Je reçois par la suite un gros brief du photographe qui va m’accompagner dans l’hélico :
– Alors tu vas voir l’hélico va se stabiliser à 5000m d’altitude.
– Ah ouais quand même…
– Puis après on va ouvrir la porte de l’hélico, alors tu verras c’est très bruyant avec les pales qui tournent.
– (moi un peu stressé) Ouais j’imagine.
– Puis là c’est la partie un peu complexe qui commence : tu vas devoir t’avancer au bord de la cabine, poser tes pieds sur la patte (large de 5cm) de l’hélico et te mettre debout SANS t’accrocher à rien.
– (moi, de moins en moins serein) Ah mais genre je dois juste pousser sur mes cuisses pour me lever ?!?
– Ouais, et puis t’auras intérêt à te lever fissa parce que Claude qui sera accroché dans ton dos, il n’aime pas les mecs qui ne se lèvent pas vite.
– Mais mais… Et si je bascule dans le vide en me levant…?
– Bah t’inquiète, il faudra bien te jeter dans le vide à un moment alors…
– (moi, livide) Ah oui pas faux mais bon…
– Puis quand vient le moment du saut, Claude va partir en arrière dans le vide, donc surtout essaie de regarder mon objectif sinon les photos seront ratées.
– (moi, à 100 mètres de l’hélico, en PLS dans la voiture) J’irai pas ! J’irai pas !

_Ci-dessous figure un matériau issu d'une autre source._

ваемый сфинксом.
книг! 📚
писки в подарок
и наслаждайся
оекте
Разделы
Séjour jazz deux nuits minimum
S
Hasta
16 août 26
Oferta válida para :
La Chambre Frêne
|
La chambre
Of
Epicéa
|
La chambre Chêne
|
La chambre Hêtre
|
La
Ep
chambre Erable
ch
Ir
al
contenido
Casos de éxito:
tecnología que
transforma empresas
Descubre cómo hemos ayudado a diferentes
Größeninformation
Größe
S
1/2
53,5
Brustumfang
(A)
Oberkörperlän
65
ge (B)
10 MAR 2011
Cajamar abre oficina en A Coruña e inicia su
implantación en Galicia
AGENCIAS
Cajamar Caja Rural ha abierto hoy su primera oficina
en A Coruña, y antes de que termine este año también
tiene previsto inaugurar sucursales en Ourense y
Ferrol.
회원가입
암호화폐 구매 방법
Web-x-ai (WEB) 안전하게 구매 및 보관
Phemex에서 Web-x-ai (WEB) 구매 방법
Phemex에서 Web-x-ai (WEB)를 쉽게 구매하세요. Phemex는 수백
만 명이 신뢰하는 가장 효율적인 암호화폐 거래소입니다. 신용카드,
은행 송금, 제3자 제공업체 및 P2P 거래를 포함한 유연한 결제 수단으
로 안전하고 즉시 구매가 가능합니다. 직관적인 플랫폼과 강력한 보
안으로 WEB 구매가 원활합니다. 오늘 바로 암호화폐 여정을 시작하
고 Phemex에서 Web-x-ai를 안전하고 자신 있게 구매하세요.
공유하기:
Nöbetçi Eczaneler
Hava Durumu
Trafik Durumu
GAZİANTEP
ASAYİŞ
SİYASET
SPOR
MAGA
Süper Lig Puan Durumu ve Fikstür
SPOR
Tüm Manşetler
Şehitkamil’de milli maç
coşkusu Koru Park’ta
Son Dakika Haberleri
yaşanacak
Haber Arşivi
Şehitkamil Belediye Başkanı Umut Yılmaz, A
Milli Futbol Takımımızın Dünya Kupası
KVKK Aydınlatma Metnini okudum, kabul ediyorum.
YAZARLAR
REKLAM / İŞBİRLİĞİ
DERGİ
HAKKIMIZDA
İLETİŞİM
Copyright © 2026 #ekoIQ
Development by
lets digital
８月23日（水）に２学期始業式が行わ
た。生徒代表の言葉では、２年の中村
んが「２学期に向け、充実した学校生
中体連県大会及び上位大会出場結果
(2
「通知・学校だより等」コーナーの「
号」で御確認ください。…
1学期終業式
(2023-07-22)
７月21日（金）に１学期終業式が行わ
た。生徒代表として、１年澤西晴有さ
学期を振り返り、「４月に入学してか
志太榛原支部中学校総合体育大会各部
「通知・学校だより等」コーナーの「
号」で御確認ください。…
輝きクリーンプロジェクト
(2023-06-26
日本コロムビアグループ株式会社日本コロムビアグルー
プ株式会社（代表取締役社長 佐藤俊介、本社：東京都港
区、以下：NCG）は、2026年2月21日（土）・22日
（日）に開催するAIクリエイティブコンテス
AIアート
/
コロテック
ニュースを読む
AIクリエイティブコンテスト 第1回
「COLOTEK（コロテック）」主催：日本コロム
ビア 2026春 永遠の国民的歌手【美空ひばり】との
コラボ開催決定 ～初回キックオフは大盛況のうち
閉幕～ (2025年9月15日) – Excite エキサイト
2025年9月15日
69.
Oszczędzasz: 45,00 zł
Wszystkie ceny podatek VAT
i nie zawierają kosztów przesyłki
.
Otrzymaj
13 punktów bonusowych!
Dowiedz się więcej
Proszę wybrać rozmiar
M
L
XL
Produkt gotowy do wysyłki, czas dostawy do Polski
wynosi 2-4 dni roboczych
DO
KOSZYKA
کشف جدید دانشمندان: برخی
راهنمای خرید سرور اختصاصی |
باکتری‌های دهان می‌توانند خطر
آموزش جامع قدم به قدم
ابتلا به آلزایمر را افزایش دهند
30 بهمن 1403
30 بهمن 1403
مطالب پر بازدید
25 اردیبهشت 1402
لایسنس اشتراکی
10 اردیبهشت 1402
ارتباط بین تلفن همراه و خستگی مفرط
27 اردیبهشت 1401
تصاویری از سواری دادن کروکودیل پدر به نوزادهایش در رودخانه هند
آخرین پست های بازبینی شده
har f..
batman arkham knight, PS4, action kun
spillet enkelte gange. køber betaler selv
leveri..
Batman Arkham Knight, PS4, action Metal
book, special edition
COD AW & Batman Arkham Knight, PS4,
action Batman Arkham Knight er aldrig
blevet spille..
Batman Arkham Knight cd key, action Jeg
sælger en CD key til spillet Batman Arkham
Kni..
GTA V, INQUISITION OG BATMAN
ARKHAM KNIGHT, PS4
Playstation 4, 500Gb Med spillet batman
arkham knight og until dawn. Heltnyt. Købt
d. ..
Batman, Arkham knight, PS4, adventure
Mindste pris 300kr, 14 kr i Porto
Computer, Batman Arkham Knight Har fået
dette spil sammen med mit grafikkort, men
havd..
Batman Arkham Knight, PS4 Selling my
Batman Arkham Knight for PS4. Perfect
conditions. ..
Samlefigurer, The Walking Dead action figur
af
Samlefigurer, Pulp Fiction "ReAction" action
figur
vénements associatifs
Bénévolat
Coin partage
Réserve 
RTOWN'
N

Bye bye terre ferme, bonjour adrénaline

Sur ces dernières paroles très rassurantes, je m’équipe et en avant ! C’est trop tard pour reculer maintenant, ma famille et mes amis me verront sur la vidéo embarquée et les photos, je ne peux plus me débiner ni même crier. Je reste donc stoïque dans l’adversité et tente de sourire au photographe.

L’hélico décolle, on commence l’ascension au-dessus du massif d’Argentière, c’est magnifique. J’en prends plein les yeux, même s’il faut avouer que ma tête est un peu ailleurs à cause du stress du saut !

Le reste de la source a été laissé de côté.